**TASK REQUIREMENTS:** Only the lines from the top of the listing below through the line containing "Kategorien RoboMission und Starter zu bauen" should be output, exactly and with no pictures.

--- RECORD SET Enclosed Below ---

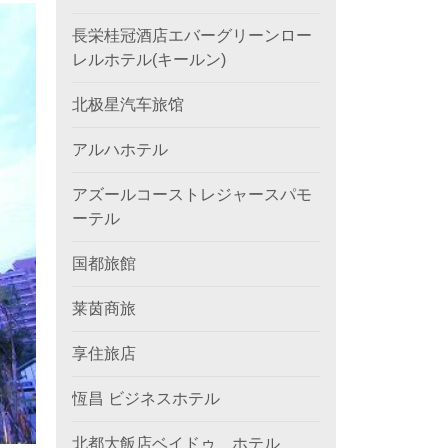
長栄桂冠酒店エバーグリーンロー
レルホテル(キールン)
北极星汽车旅馆
アルハホテル
アズールコーストレジャースパモ
ーテル
国都旅館
莱茵商旅
享住旅店
恆昌 ビジネスホテル
北都大飯店ベイドゥ ホテル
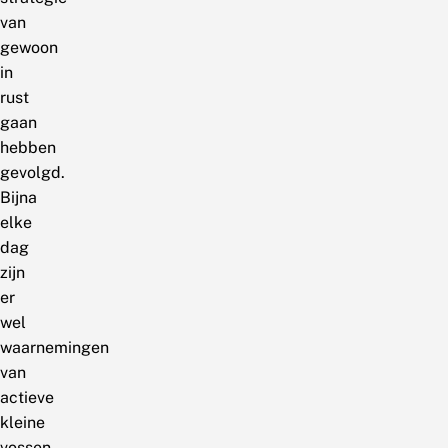
van
gewoon
in
rust
gaan
hebben
gevolgd.
Bijna
elke
dag
zijn
er
wel
waarnemingen
van
actieve
kleine
vossen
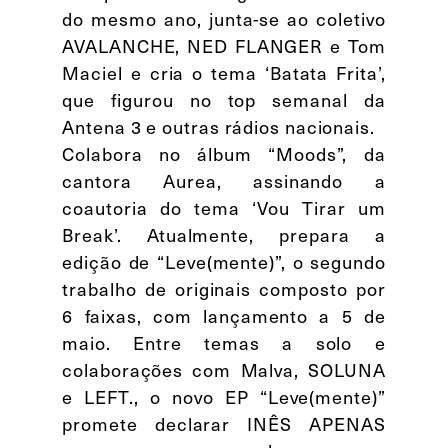
do mesmo ano, junta-se ao coletivo
AVALANCHE, NED FLANGER e Tom
Maciel e cria o tema ‘Batata Frita’,
que figurou no top semanal da
Antena 3 e outras rádios nacionais.
Colabora no álbum “Moods”, da
cantora Aurea, assinando a
coautoria do tema ‘Vou Tirar um
Break’. Atualmente, prepara a
edição de “Leve(mente)”, o segundo
trabalho de originais composto por
6 faixas, com lançamento a 5 de
maio. Entre temas a solo e
colaborações com Malva, SOLUNA
e LEFT., o novo EP “Leve(mente)”
promete declarar INÊS APENAS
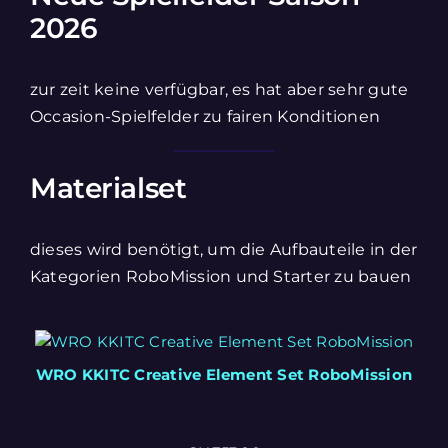
2026
zur zeit keine verfügbar, es hat aber sehr gute
Occasion-Spielfelder zu fairen Konditionen
Materialset
dieses wird benötigt, um die Aufbauteile in der
Kategorien RoboMission und Starter zu bauen
WRO KKITC Creative Element Set RoboMission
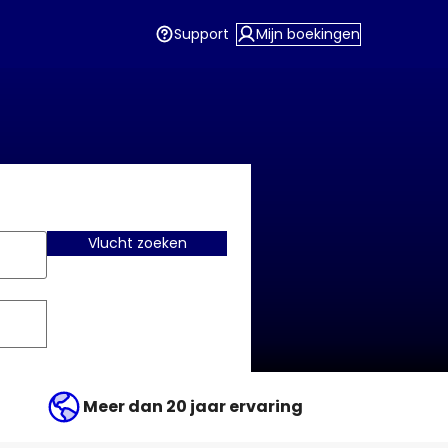
Support
Mijn boekingen
Vlucht zoeken
Meer dan 20 jaar ervaring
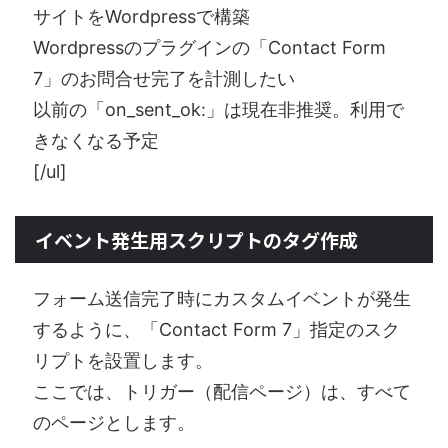
サイトをWordpressで構築
Wordpressのプラグインの「Contact Form
7」のお問合せ完了を計測したい
以前の「on_sent_ok:」は現在非推奨。利用で
きなくなる予定
[/ul]
イベント発生用スクリプトのタグ作成
フォーム送信完了時にカスタムイベントが発生
するように、「Contact Form 7」指定のスク
リプトを設置します。
ここでは、トリガー（配信ページ）は、すべて
のページとします。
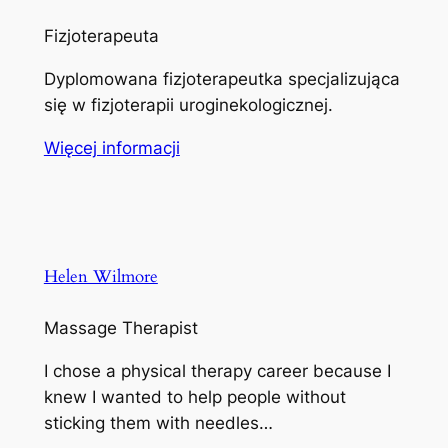
Fizjoterapeuta
Dyplomowana fizjoterapeutka specjalizująca
się w fizjoterapii uroginekologicznej.
Więcej informacji
Helen Wilmore
Massage Therapist
I chose a physical therapy career because I
knew I wanted to help people without
sticking them with needles…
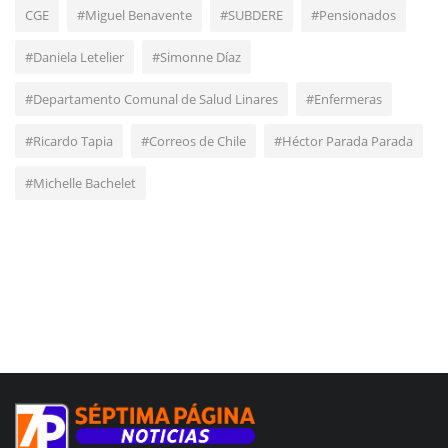
CGE
#Miguel Benavente
#SUBDERE
#Pensionados
#Daniela Letelier
#Simonne Díaz
#Departamento Comunal de Salud Linares
#Enfermeras
#Ricardo Tapia
#Correos de Chile
#Héctor Parada Parada
#Michelle Bachelet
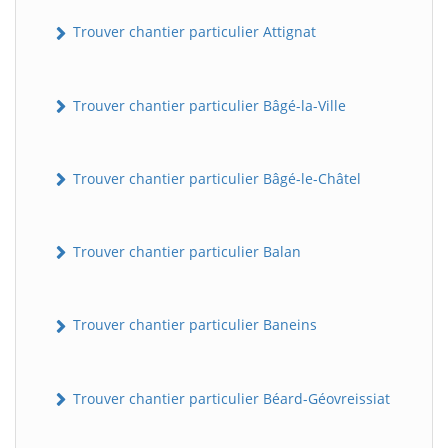
Trouver chantier particulier Attignat
Trouver chantier particulier Bâgé-la-Ville
Trouver chantier particulier Bâgé-le-Châtel
Trouver chantier particulier Balan
Trouver chantier particulier Baneins
Trouver chantier particulier Béard-Géovreissiat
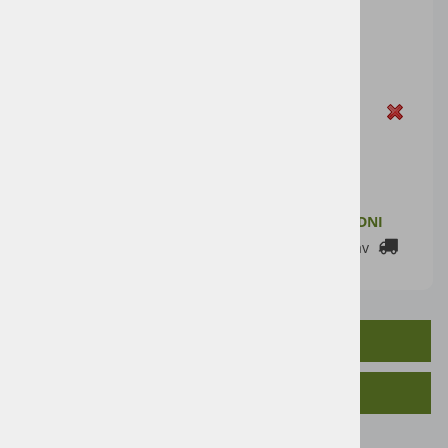
Cena artikla brez DDV
20,49 €
Cena z DDV:
25,00 €
Zaloga
DODAJ V KOŠARICO
ZALOGA PRI DOBAVITELJU: 2-7 DELOVNIH DNI
Cenik dostav
OPIS IZDELKA
SORODNI IZDELKI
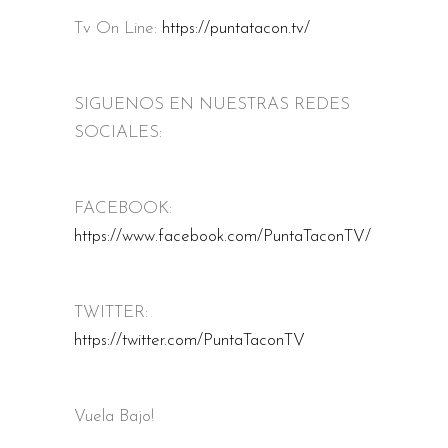
Tv On Line:
https://puntatacon.tv/
SIGUENOS EN NUESTRAS REDES
SOCIALES:
FACEBOOK:
https://www.facebook.com/PuntaTaconTV/
TWITTER:
https://twitter.com/PuntaTaconTV
Vuela Bajo!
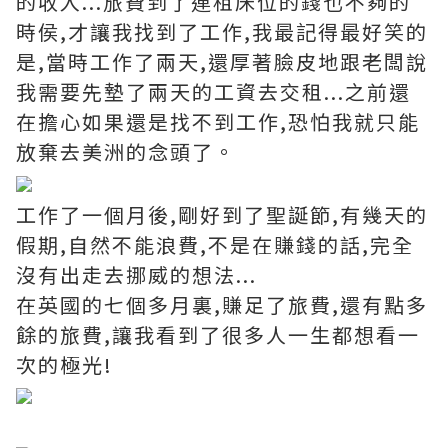
的收入...旅費到了連租床位的錢也不夠的
時侯,才讓我找到了工作,我最記得最好笑的
是,當時工作了兩天,還厚著臉皮地跟老闆說
我需要先墊了兩天的工資去交租...之前還
在擔心如果還是找不到工作,恐怕我就只能
放棄去美洲的念頭了。
工作了一個月後,剛好到了聖誕節,有幾天的
假期,自然不能浪費,不是在賺錢的話,完全
沒有出走去挪威的想法...
在英國的七個多月裏,賺足了旅費,還有點多
餘的旅費,讓我看到了很多人一生都想看一
次的極光!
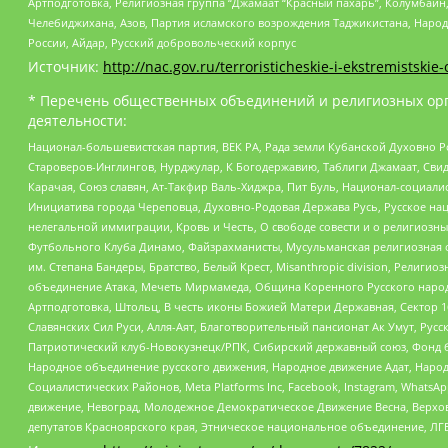
Артподготовка, Религиозная группа “Джамаат “Красный пахарь”, Колумбайн
Челебиджихана, Азов, Партия исламского возрождения Таджикистана, Народ
России, Айдар, Русский добровольческий корпус
Источник:
http://nac.gov.ru/terroristicheskie-i-ekstremistskie-
* Перечень общественных объединений и религиозных орг
деятельности:
Национал-большевистская партия, ВЕК РА, Рада земли Кубанской Духовно
Староверов-Инглингов, Нурджулар, К Богодержавию, Таблиги Джамаат, Сви
Карачая, Союз славян, Ат-Такфир Валь-Хиджра, Пит Буль, Национал-социал
Инициатива города Череповца, Духовно-Родовая Держава Русь, Русское н
нелегальной иммиграции, Кровь и Честь, О свободе совести и о религиоз
Футбольного Клуба Динамо, Файзрахманисты, Мусульманская религиозная о
им. Степана Бандеры, Братство, Белый Крест, Misanthropic division, Рели
объединение Атака, Мечеть Мирмамеда, Община Коренного Русского народа
Артподготовка, Штольц, В честь иконы Божией Матери Державная, Сектор 1
Славянских Сил Руси, Алля-Аят, Благотворительный пансионат Ак Умут, Русск
Патриотический клуб-Новокузнецк/РПК, Сибирский державный союз, Фонд б
Народное объединение русского движения, Народное движение Адат, Народ
Социалистических Районов, Meta Platforms Inc, Facebook, Instagram, Wha
движение, Невоград, Молодежное Демократическое Движение Весна, Верхов
депутатов Красноярского края, Этническое национальное объединение, ЛГ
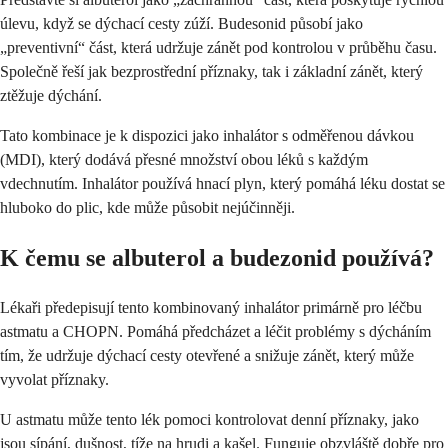
úlevu, když se dýchací cesty zúží. Budesonid působí jako
„preventivní“ část, která udržuje zánět pod kontrolou v průběhu času.
Společně řeší jak bezprostřední příznaky, tak i základní zánět, který
ztěžuje dýchání.
Tato kombinace je k dispozici jako inhalátor s odměřenou dávkou
(MDI), který dodává přesné množství obou léků s každým
vdechnutím. Inhalátor používá hnací plyn, který pomáhá léku dostat se
hluboko do plic, kde může působit nejúčinněji.
K čemu se albuterol a budezonid používá?
Lékaři předepisují tento kombinovaný inhalátor primárně pro léčbu
astmatu a CHOPN. Pomáhá předcházet a léčit problémy s dýcháním
tím, že udržuje dýchací cesty otevřené a snižuje zánět, který může
vyvolat příznaky.
U astmatu může tento lék pomoci kontrolovat denní příznaky, jako
jsou sípání, dušnost, tíže na hrudi a kašel. Funguje obzvláště dobře pro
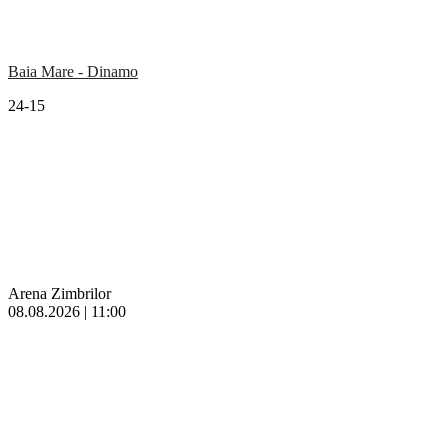
Baia Mare - Dinamo
24-15
Arena Zimbrilor
08.08.2026 | 11:00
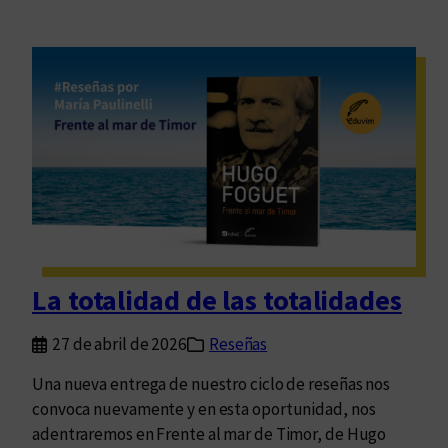
La totalidad de las totalidades
27 de abril de 2026
Reseñas
Una nueva entrega de nuestro ciclo de reseñas nos
convoca nuevamente y en esta oportunidad, nos
adentraremos en Frente al mar de Timor, de Hugo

--- End of Enclosed RECORD SET ---

**ANSWER BELOW:**
長栄桂冠酒店エバーグリーンロー
レルホテル(キールン)
北极星汽车旅馆
アルハホテル
アズールコーストレジャースパモ
ーテル
国都旅館
莱茵商旅
享住旅店
恆昌 ビジネスホテル
北都大飯店ベイドゥ ホテル
van
gewoon
in
rust
gaan
hebben
gevolgd.
Bijna
elke
dag
zijn
er
wel
waarnemingen
van
actieve
kleine
vossen
do mesmo ano, junta-se ao coletivo
AVALANCHE, NED FLANGER e Tom
Maciel e cria o tema ‘Batata Frita’,
que figurou no top semanal da
Antena 3 e outras rádios nacionais.
Colabora no álbum “Moods”, da
cantora Aurea, assinando a
coautoria do tema ‘Vou Tirar um
Break’. Atualmente, prepara a
edição de “Leve(mente)”, o segundo
trabalho de originais composto por
6 faixas, com lançamento a 5 de
maio. Entre temas a solo e
colaborações com Malva, SOLUNA
e LEFT., o novo EP “Leve(mente)”
promete declarar INÊS APENAS
2026
zur zeit keine verfügbar, es hat aber sehr gute
Occasion-Spielfelder zu fairen Konditionen
Materialset
dieses wird benötigt, um die Aufbauteile in der
Kategorien RoboMission und Starter zu bauen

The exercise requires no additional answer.